The notion that there is (or must be) a conflict between religion and science
is fallacious. It is an idea currently extremely popular with 20 y/o know-it-
all angry atheists – but it is far from the truth.

Another popular related idea is that “you can’t be religious and be a
scientist” and that religious people are of lower intelligence (the latter is
usually proved with a pseudo-scientific “statistical” argument).

> My point is rather that without evidence and facts it gets much easier to
> manipulate debates with ideologies.

My biggest problem is that popular secular humanists try to pass of their
ideology as “science” – and doing it on the public dime too (while working at
educational institutions). Neither the church nor certain secular humanists
have a monopoly on the truth or scientific fact.

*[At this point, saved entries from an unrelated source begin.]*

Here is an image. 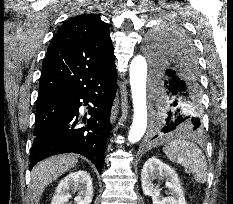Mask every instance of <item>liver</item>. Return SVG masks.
Segmentation results:
<instances>
[{"instance_id": "1", "label": "liver", "mask_w": 233, "mask_h": 204, "mask_svg": "<svg viewBox=\"0 0 233 204\" xmlns=\"http://www.w3.org/2000/svg\"><path fill=\"white\" fill-rule=\"evenodd\" d=\"M77 163L78 158L72 154L52 156L38 163L31 172V200L38 204L45 188Z\"/></svg>"}]
</instances>
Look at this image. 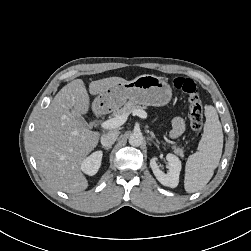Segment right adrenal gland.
<instances>
[{"label": "right adrenal gland", "mask_w": 251, "mask_h": 251, "mask_svg": "<svg viewBox=\"0 0 251 251\" xmlns=\"http://www.w3.org/2000/svg\"><path fill=\"white\" fill-rule=\"evenodd\" d=\"M102 148L105 149V150H110L111 149V147H104V146H102Z\"/></svg>", "instance_id": "obj_1"}]
</instances>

> I see the debates on forums and blogs as being mostly heavy on opinions and
> weak on facts. And I see religion as a form of ideology.

Most internet debates are nothing but a circle jerk. I increasingly see pop-
atheism as an ideology too. Nothing ruins social sites (such as reddit.com,
digg.com) as quickly as the influx of angry close-minded atheists.

That is one of the things that make ycnews nice – there aren’t that many
ideologues, and even those that are there, are well mannered and moderate.

------
jwhitlark
Uncertainty about the future causes me to spend less, not more.